I have chosen to appoint Father Carlos Rojas as Administrator of St. Joseph Parish.  Father Rojas is an energetic young priest of our diocese with a passionate heart for ministry.  I am confident that he can and will bring much-needed healing to the parish community of St. Joseph’s.

The parish turn-out for his viewing and Wake Service on Sunday was “standing-room only” for three hours. At his funeral on Monday, they were standing in the back half of the Church as there were not enough seats. Sixty-five of his brother priests came for the funeral Mass. The parish community knew everything by the week-end, except the exact amounts I have shown above since the local media had reported the story. They came to forgive, to mourn, and to ask divine mercy on a man whom they loved in life. On Monday night after the funeral I met with about twenty leaders of the parish community and told them everything which I knew, including not just the amounts taken and replaced but the pattern of financially accounting for them as well. All monies missing will be quickly reimbursed to St. Joseph’s parish.  Sadly, the parish did not have an active, fully functioning, fully accountable Finance Council; it met seldom and usually were just used to sign reports required of the diocese. That changed at St. Joseph as of Monday night. This morning I said Mass for the school children and spoke to them at length about “heaven”.

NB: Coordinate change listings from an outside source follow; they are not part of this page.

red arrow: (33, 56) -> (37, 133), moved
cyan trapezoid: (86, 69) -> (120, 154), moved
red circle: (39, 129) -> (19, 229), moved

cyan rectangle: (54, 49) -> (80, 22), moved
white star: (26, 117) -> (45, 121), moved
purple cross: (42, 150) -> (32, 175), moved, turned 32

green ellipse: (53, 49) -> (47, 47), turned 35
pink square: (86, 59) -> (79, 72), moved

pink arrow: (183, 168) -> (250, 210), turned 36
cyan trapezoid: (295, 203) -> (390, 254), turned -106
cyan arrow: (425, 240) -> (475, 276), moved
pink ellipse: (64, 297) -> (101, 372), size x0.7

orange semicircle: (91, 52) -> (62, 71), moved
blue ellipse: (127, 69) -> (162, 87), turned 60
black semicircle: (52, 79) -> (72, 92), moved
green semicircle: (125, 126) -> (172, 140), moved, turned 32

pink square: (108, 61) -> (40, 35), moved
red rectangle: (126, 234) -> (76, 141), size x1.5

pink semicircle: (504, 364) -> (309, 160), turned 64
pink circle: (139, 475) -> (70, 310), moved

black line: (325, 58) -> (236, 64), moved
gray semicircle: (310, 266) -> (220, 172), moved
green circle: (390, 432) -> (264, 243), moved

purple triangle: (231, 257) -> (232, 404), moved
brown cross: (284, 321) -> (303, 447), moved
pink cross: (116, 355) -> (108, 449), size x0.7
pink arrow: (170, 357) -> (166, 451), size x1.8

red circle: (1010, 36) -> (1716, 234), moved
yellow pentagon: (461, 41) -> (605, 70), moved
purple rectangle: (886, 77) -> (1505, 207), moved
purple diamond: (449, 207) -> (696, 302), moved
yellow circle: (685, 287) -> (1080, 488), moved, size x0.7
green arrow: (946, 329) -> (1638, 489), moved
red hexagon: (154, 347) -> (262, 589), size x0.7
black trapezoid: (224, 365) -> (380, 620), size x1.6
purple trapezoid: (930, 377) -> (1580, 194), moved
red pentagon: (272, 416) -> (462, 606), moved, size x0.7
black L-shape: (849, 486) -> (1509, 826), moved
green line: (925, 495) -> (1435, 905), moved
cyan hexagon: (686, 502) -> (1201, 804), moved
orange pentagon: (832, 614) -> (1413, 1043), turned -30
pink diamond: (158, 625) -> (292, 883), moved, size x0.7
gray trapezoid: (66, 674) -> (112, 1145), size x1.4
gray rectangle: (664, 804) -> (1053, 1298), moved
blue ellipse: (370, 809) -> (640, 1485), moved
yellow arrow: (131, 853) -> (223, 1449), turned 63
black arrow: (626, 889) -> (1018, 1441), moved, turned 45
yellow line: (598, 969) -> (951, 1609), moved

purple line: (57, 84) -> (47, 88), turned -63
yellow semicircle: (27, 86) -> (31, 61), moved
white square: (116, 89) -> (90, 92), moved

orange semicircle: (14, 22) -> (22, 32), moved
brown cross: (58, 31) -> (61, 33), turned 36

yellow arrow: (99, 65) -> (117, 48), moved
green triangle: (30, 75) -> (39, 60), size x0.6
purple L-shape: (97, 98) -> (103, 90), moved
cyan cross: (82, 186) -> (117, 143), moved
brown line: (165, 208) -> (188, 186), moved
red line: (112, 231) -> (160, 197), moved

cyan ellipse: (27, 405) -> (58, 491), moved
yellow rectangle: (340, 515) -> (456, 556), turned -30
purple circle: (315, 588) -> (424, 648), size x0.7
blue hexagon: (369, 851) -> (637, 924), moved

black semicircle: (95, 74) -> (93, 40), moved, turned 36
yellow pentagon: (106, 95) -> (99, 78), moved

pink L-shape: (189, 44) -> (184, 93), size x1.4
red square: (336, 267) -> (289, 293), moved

This has been the hardest, most challenging and emotionally draining moment of my time here as bishop. Father Joseph Waters, the Rector of St. Jude Cathedral upon learning of the suicide and reasons texted me this message: “suicide leaves behind many victims.” He was so spot on. I have celebrated the funerals for three suicide victims in my priestly life, all teen-agers. I then had no real sense of the deep feelings of guilt and anger and questioning which those three families experienced, until now. I blame myself and even though everyone who loves me says, “don’t”, to this moment I can’t stop. I feel I could have and should have done more. This all transpired on the Sunday when the Gospel said that the good shepherd would leave the ninety-nine to reclaim the one.

I end as I began. Father Vladimir was a good man who made some very serious errors in judgment, yet had a deep love for Christ and the people of his Church. Please join me in praying for his eternal rest and for the people of St. Joseph Parish who will miss him terribly.